The questions asked in each opinion poll varied. For example, the November 2009 Rutgers University/Eagleton Institute of Politics poll asked voters if they would accept a decision by the New Jersey Legislature to legalize same-sex marriage, while the 2006 Rasmussen Reports survey asked voters whether they personally define marriage as a union of a man and a woman or a union of two people. A Zogby International poll conducted in April 2005 asked about same-sex couples married outside of the state: 57.5% felt the marriages should be recognized, while 37.2% thought the state should not recognize them, and 5.3% were not sure.

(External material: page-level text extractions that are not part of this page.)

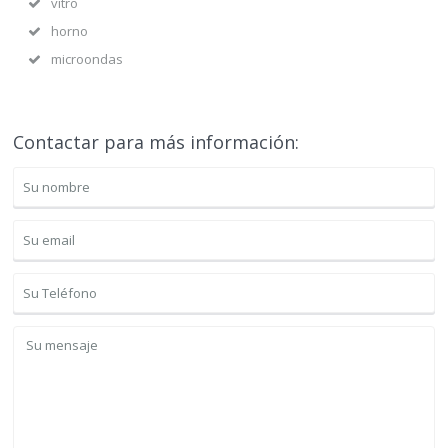
vitro
horno
microondas
Contactar para más información:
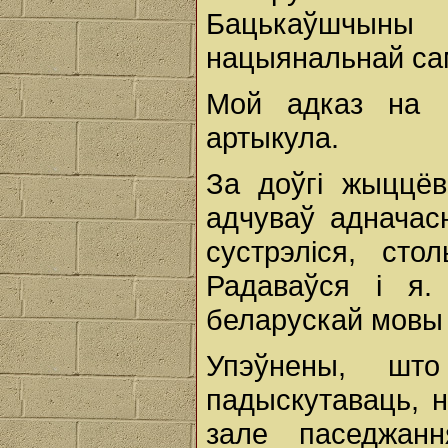
Бацькаўшчыны 
нацыянальнай са
Мой адказ на п
артыкула.
За доўгі жыццёв
адчуваў адначасн
сустрэліся, сто
Радаваўся і я
беларускай мовы 
Упэўнены, шт
падыскутаваць, 
зале паседжанн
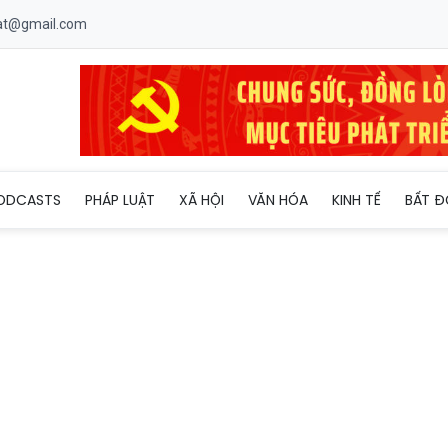
uat@gmail.com
ng mua bán hơn 1.780 đầu thuốc lá điện tử chứa ma túy etomidat
ODCASTS
PHÁP LUẬT
XÃ HỘI
VĂN HÓA
KINH TẾ
BẤT Đ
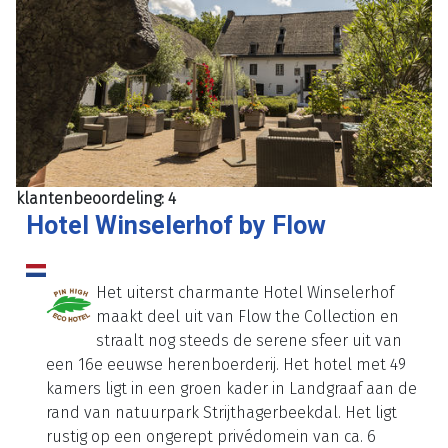
klantenbeoordeling: 4
Hotel Winselerhof by Flow
Het uiterst charmante Hotel Winselerhof
maakt deel uit van Flow the Collection en
straalt nog steeds de serene sfeer uit van
een 16e eeuwse herenboerderij. Het hotel met 49
kamers ligt in een groen kader in Landgraaf aan de
rand van natuurpark Strijthagerbeekdal. Het ligt
rustig op een ongerept privédomein van ca. 6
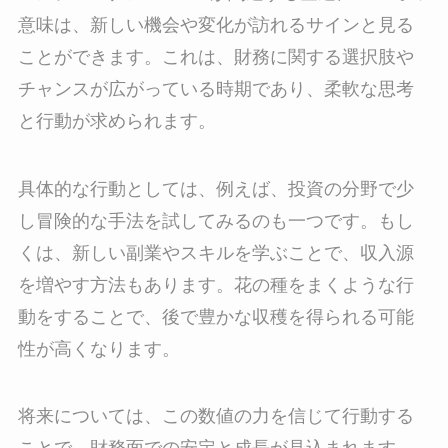
意味は、新しい機会や変化が訪れるサインと見る
ことができます。これは、財務に関する選択肢や
チャンスが広がっている時期であり、柔軟な思考
と行動が求められます。
具体的な行動としては、例えば、投資の分野で少
し冒険的な手法を試してみるのも一つです。もし
くは、新しい副業やスキルを学ぶことで、収入源
を増やす方法もあります。花の種をまくような行
動をすることで、後で豊かな収穫を得られる可能
性が高くなります。
将来については、この数値の力を信じて行動する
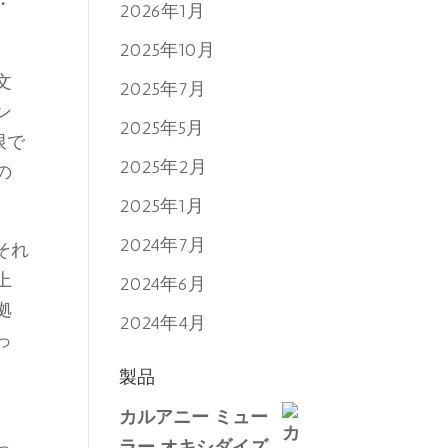
・
2026年1月
2025年10月
文
2025年7月
ン
2025年5月
限で
2025年2月
の
2025年1月
2024年7月
それ
上
2024年6月
拠
2024年4月
っ
製品
カルアニー ミュー
ラー オキシダイズ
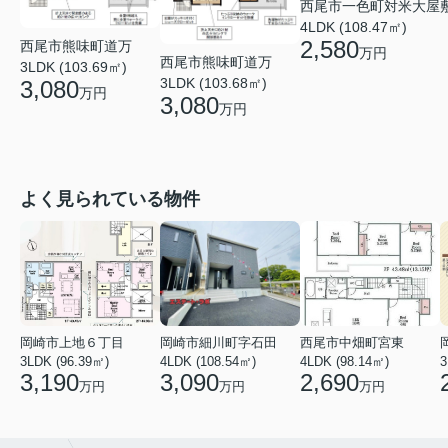
西尾市一色町対米大屋
4LDK (108.47㎡)
2,580
西尾市熊味町道万
万円
西尾市熊味町道万
3LDK (103.69㎡)
3LDK (103.68㎡)
3,080
万円
3,080
万円
よく見られている物件
岡崎市上地６丁目
岡崎市細川町字石田
西尾市中畑町宮東
3LDK (96.39㎡)
4LDK (108.54㎡)
4LDK (98.14㎡)
3,190
3,090
2,690
万円
万円
万円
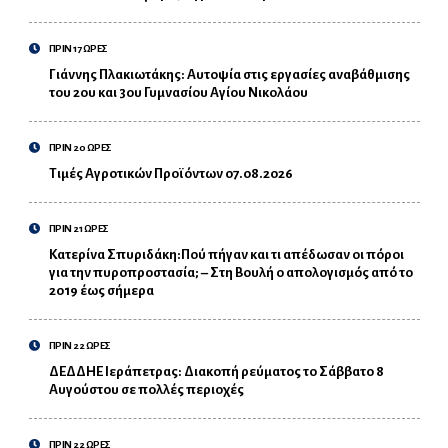
ΠΡΙΝ 17 ΩΡΕΣ
Γιάννης Πλακιωτάκης: Αυτοψία στις εργασίες αναβάθμισης
του 2ου και 3ου Γυμνασίου Αγίου Νικολάου
ΠΡΙΝ 20 ΩΡΕΣ
Τιμές Αγροτικών Προϊόντων 07.08.2026
ΠΡΙΝ 21 ΩΡΕΣ
Κατερίνα Σπυριδάκη:Πού πήγαν και τι απέδωσαν οι πόροι
για την πυροπροστασία; – Στη Βουλή ο απολογισμός από το
2019 έως σήμερα
ΠΡΙΝ 22 ΩΡΕΣ
ΔΕΔΔΗΕ Ιεράπετρας: Διακοπή ρεύματος το Σάββατο 8
Αυγούστου σε πολλές περιοχές
ΠΡΙΝ 22 ΩΡΕΣ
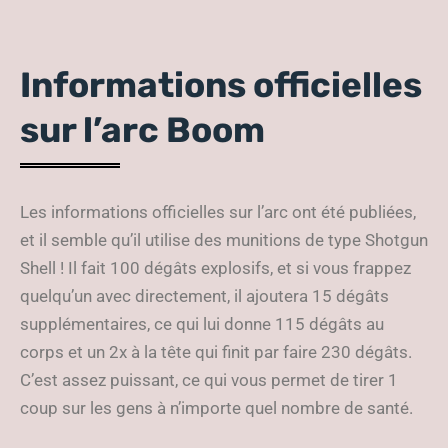
Informations officielles
sur l’arc Boom
Les informations officielles sur l’arc ont été publiées,
et il semble qu’il utilise des munitions de type Shotgun
Shell ! Il fait 100 dégâts explosifs, et si vous frappez
quelqu’un avec directement, il ajoutera 15 dégâts
supplémentaires, ce qui lui donne 115 dégâts au
corps et un 2x à la tête qui finit par faire 230 dégâts.
C’est assez puissant, ce qui vous permet de tirer 1
coup sur les gens à n’importe quel nombre de santé.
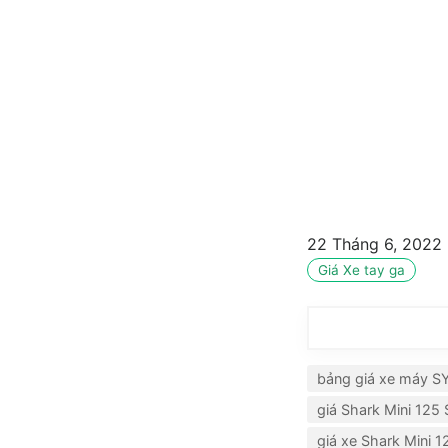
22 Tháng 6, 2022
Giá Xe tay ga
bảng giá xe máy 
giá Shark Mini 125 
giá xe Shark Mini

A 2006 Rutgers University/Eagleton Institute of Politics survey showed that New Jersey voters supported civil unions, with 66% in favor and 29% opposed.

A July 2011 Public Policy Polling survey found that 81% of New Jersey voters supported the legal recognition of same-sex couples, with 41% supporting same-sex marriage and 40% supporting civil unions, while 17% opposed all legal recognition and 2% were not sure.

New Jersey trends mirrors national trends, in that women, young people, Latinos, people with a college education, and people who know gay men and lesbians are more supportive of same-sex marriage than men, the elderly, African Americans, Asian Americans, people without a college education, and those who do not know any gay men or lesbians. However, same-sex marriage was not seen as an "important issue" by the latter groups, and the Eagleton Institute of Politics found that they were not likely to be source of opposition to a same-sex marriage bill if it passed. A 2012 Quinnipiac University poll found that a majority of Democrats and Independents supported same-sex marriage, while a majority of Republicans were opposed.